McCall Mariposa, Bourgeois James A
Department of Psychiatry and Behavioral Sciences, University of California, Davis Medical Center, Sacramento, CA 95817, USA.
J Clin Psychopharmacol. 2004 Oct;24(5):521-6. doi: 10.1097/01.jcp.0000138768.61600.ad.
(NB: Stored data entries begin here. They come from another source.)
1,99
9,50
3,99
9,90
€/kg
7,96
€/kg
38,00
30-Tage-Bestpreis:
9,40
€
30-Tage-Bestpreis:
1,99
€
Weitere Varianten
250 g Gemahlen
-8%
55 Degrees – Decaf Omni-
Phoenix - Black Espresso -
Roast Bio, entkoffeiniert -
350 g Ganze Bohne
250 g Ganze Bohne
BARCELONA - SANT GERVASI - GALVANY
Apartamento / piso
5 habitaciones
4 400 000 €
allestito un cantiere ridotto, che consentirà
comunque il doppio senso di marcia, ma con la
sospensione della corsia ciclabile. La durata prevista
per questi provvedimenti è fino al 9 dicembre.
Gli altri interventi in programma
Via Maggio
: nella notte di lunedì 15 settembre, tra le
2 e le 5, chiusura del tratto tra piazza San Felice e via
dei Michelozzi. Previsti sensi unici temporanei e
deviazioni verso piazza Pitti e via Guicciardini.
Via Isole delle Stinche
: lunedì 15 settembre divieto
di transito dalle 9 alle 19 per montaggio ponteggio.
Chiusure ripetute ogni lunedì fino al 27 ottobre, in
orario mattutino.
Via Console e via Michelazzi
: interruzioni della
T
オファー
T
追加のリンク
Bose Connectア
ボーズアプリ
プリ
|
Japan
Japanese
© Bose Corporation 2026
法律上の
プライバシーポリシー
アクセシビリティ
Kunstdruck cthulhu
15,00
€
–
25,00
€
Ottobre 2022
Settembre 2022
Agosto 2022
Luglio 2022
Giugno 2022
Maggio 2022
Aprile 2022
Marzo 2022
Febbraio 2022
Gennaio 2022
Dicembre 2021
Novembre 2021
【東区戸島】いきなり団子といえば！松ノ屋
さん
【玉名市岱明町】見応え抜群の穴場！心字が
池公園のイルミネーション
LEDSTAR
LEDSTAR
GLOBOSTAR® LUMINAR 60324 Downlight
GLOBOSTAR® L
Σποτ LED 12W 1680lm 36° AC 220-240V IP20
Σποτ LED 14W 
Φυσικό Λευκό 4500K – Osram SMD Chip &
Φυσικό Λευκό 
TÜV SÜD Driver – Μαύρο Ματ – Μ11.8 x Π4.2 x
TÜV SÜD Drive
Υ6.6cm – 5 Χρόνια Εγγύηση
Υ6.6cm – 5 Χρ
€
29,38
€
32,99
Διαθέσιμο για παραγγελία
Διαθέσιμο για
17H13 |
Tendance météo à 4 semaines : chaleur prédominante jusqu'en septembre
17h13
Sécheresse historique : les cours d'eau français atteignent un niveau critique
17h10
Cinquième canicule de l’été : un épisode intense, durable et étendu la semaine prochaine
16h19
The authors present a case of a patient treated with valproic acid for seizure disorder who presented with acute mental status changes consistent with encephalopathy. Notably, her serum ammonia level was 3 times the upper limit of normal, despite an only mildly elevated aspartate aminotransferase and normal bilirubin. Her serum valproic acid level was in the therapeutic range. Her symptoms resolved with discontinuation of valproic acid and supportive care. The authors review the possible mechanisms of valproic acid-associated hyperammonemia with encephalopathy and propose clinical practice modifications to minimize the incidence of this adverse reaction to this generally well-tolerated and clinically important psychotropic medication.
作者报告了一例因癫痫障碍接受丙戊酸治疗的患者,该患者出现了与脑病相符的急性精神状态改变。值得注意的是,尽管其天冬氨酸转氨酶仅轻度升高且胆红素正常,但她的血清氨水平是正常上限的3倍。她的血清丙戊酸水平处于治疗范围内。停用丙戊酸并给予支持性治疗后,她的症状得到缓解。作者回顾了丙戊酸相关高氨血症伴脑病的可能机制,并提出了临床实践改进措施,以尽量减少对这种通常耐受性良好且具有临床重要性的精神药物的这种不良反应的发生率。